In that world, it’s important to know what works and doesn’t work. Insofar as this story tells us that, it makes us all better off.

Tor and the Great Firewall of China

Here’s a fascinating post by Tim Wilde overat the Tor Project blog, discussing China’s growing sophistication in blocking Tor connections:

In October 2011, ticket #4185 was filed in the Tor bug tracker by a user in China who found that their connections to US-based Tor bridge relays were being regularly cut off after a very short period of time. At the time we performed some basic experimentation and discovered that Chinese IPs (presumably at the behest of the Great Firewall of China, or GFW) would reach out to the US-based bridge and connect to it shortly after the Tor user in China connected, and, if successful, shortly thereafter the connection would be blocked by the GFW.

we discovered two types of probing. First, “garbage binary” probes, containing nothing more than arbitrary (but sometimes repeated in later probes) binary data, were experienced by the non-China side of any connection that originated from China to TCP port 443 (HTTPS) in which an SSL negotiation was performed. … The purpose of these probes is unknown …

The second type of probe, on the other hand, is aimed quite directly at Tor. When a Tor client within China connected to a US-based bridge relay, we consistently found that at the next round 15 minute interval (HH:00, HH:15, HH:30, HH:45), the bridge relay would receive a probe from hosts within China that not only established a TCP connection, but performed an SSL negotiation, an SSL renegotiation, and then spoke the Tor protocol sufficiently to build a one-hop circuit and send a BEGIN_DIR cell. No matter what TCP port the bridge was listening on, once a Tor client from China connected, within 3 minutes of the next 15 minute interval we saw a series of probes including at least one connection speaking the Tor protocol.

Obviously this is disturbing. And unlike previous, passive efforts to block Tor, these active attacks are tough to defend against. After all, Tor was designed to be a public service. If the general public can download a Tor client and connect to a bridge, so can the Chinese government. This means that protocol-level workarounds (obfuscators, for example) will only work until China cares enough to stop them.

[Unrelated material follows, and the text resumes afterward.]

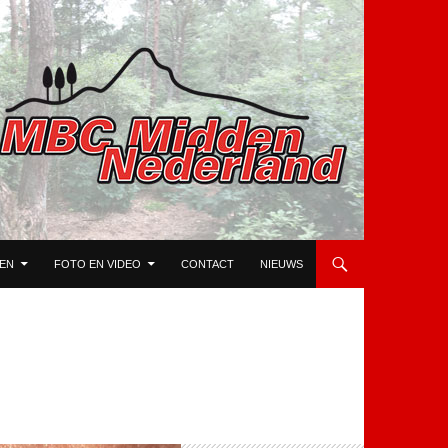
TEN
FOTO EN VIDEO
CONTACT
NIEUWS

The situation isn’t hopeless: proposed workarounds include password protecting Tor bridges, which might solve the problem to an extent — though it seems to me that this is just kicking the problem down the road a bit. As with the bridge security model, it embeds the assumption that Chinese users can find bridges/passwords, but their government can’t. More to the point, any password protocol is going to have to work hard to look ‘innocent’ (i.e., not Tor-like) to someone who doesn’t know the password. There are a lot of ways this could go wrong.

On the research side there are ideas like Telex which would eliminate the need for bridges by embedding anti-censorship into the network. Chinese Tor clients would make TLS connections to arbitrary US websites; the connections would be monitored by special Telex routers along the way; any TLS connection with a special steganographic marking would get transparently re-routed to the nearest Tor node. Unfortunately, while the crypto in Telex is great, actually deploying it would be a nightmare — and would almost certainly require government cooperation. Even if Western governments were game, the Chinese government could respond by banning overseas TLS connections altogether.

One last note: I love a good mystery, so does anyone care to speculate about those “garbage probes”? What are they — a test? Automated fuzzing? Most likely they’re an attempt to provoke a response from some other TLS server that the Chinese government cares about, but if it’s not Tor then what is it?

Tim’s full investigation can be found here.

Update 1/26: Emily Stark points me to the Flash Proxies project out of Stanford. This would put Tor proxies in individual client machines, thus massively increasing the number of bridges available and eliminating the outgoing client->bridge connection. They even have an implementation, though I warn you: running untrusted traffic through your Flash plugin is not for the faint of heart!